100% remote
This role involves working with large data sets to extract insights, build predictive models using AI and machine learning techniques, and deliver data-driven solutions to support key business decisions. The ideal candidate brings strong analytical thinking, technical proficiency in data science tools, and a continuous improvement mindset to help shape data strategy across the organization.
Key Responsibilities:
Data Collection and Preparation
• Collect, clean, and preprocess structured and unstructured data from multiple sources.
• Build and maintain reliable data pipelines.
• Handle data quality issues such as missing values and inconsistencies.
Exploratory Data Analysis (EDA)
• Conduct EDA to understand data trends, patterns, and relationships.
• Create visualizations using Tableau, Power BI, or similar tools to support business decisions.
AI & Machine Learning Model Development
• Apply ML algorithms (e.g., regression, classification, clustering, deep learning).
• Train, tune, and evaluate predictive models.
• Automate and optimize model deployment workflows.
Advanced Analytics
• Use statistical and ML methods for forecasting, anomaly detection, and pattern recognition.

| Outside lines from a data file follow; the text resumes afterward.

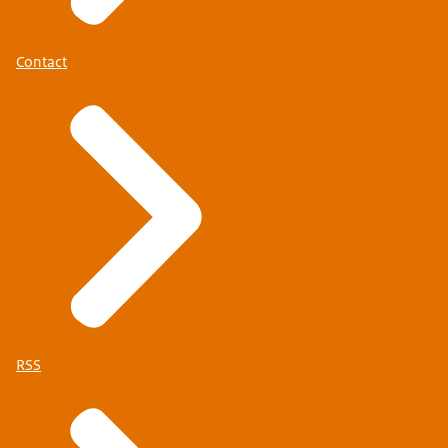
Contact
RSS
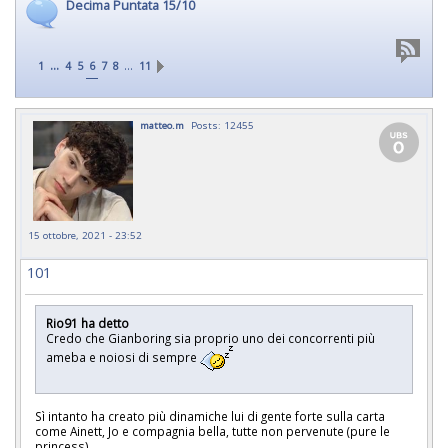
Decima Puntata 15/10
...
…
1
4
5
6
7
8
11
matteo.m
Posts: 12455
15 ottobre, 2021 - 23:52
101
Rio91 ha detto
Credo che Gianboring sia proprio uno dei concorrenti più
ameba e noiosi di sempre
Sì intanto ha creato più dinamiche lui di gente forte sulla carta
come Ainett, Jo e compagnia bella, tutte non pervenute (pure le
princess)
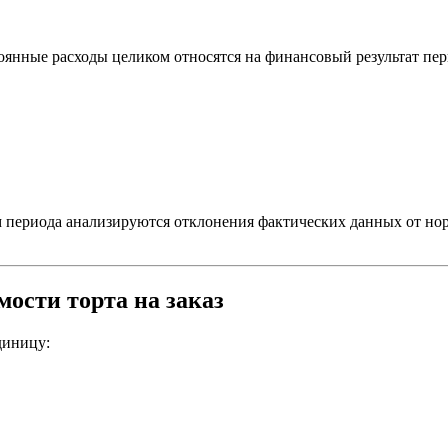
оянные расходы целиком относятся на финансовый результат пер
м периода анализируются отклонения фактических данных от но
ости торта на заказ
диницу:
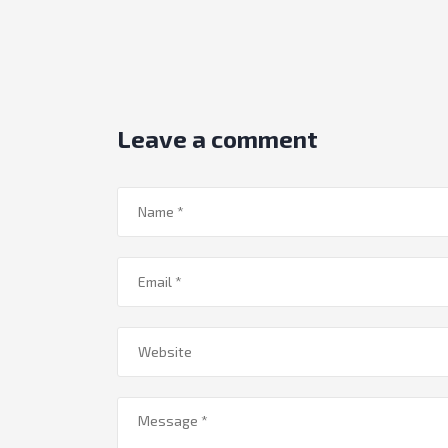
Leave a comment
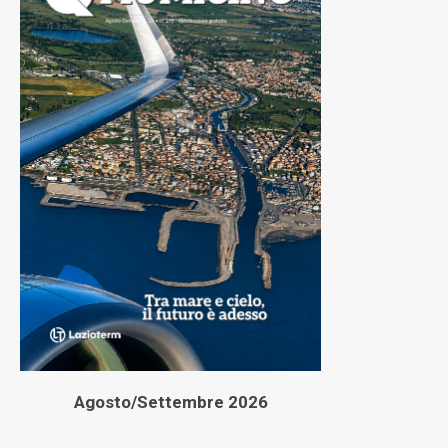
Agosto/Settembre 2026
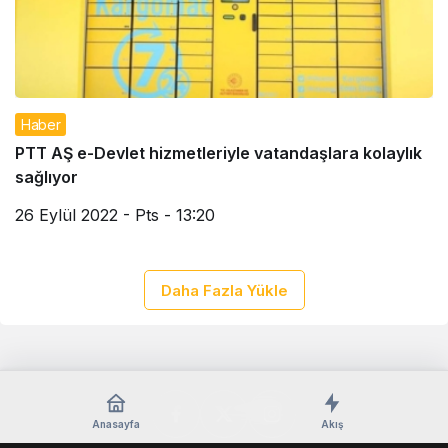
Haber
PTT AŞ e-Devlet hizmetleriyle vatandaşlara kolaylık
sağlıyor
26 Eylül 2022 - Pts - 13:20
Daha Fazla Yükle
Anasayfa
Akış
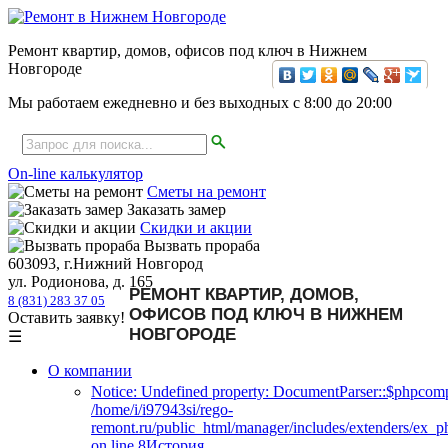
Ремонт квартир, домов, офисов под ключ в Нижнем
Новгороде
Мы работаем ежедневно и без выходных с
8:00
до
20:00
On-line калькулятор
Сметы на ремонт
Заказать замер
Скидки и акции
Вызвать прораба
603093, г.Нижний Новгород
ул. Родионова, д. 165
РЕМОНТ КВАРТИР, ДОМОВ,
8 (831) 283 37 05
ОФИСОВ ПОД КЛЮЧ В НИЖНЕМ
Оставить заявку!
НОВГОРОДЕ
☰
О компании
Notice: Undefined property: DocumentParser::$phpcomp
/home/i/i97943si/rego-
remont.ru/public_html/manager/includes/extenders/ex_
on line 8История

• Apply NLP and computer vision for specialized data types (text, image) as needed.
Data Visualization & Reporting
• Present complex data insights in a clear, actionable format to technical and non-technical stakeholders.
• Develop dashboards and performance reports for ongoing monitoring.
Cross-functional Collaboration
• Partner with stakeholders to understand business needs and deliver data driven recommendations.
• Translate analytical findings into strategic actions.
Continuous Improvement
• Stay updated on trends in AI/ML, data analytics, and visualization.
• Automate processes and explore new tools to increase efficiency and accuracy.
Requirements:
Bachelor’s or Master’s degree in Data Science, Computer Science, Statistics, Mathematics, or a related quantitative field.
4–5 years of experience in data analysis, data cleansing, model evaluation, dashboard and visualization creation.
Verifiable knowledge in machine learning (AI techniques including NLP and deep learning)
English advanced B2+ 85-90%
Ability to express the data analysis process, and to have logical reasoning
Strong programming skills in Python, R, or similar languages.
Proficient in SQL and comfortable working with large datasets.
Experience with ML frameworks such as scikit-learn, TensorFlow, or PyTorch.
Expertise in data visualization tools like Tableau or Power BI.
Familiarity with cloud platforms (AWS, GCP, Azure).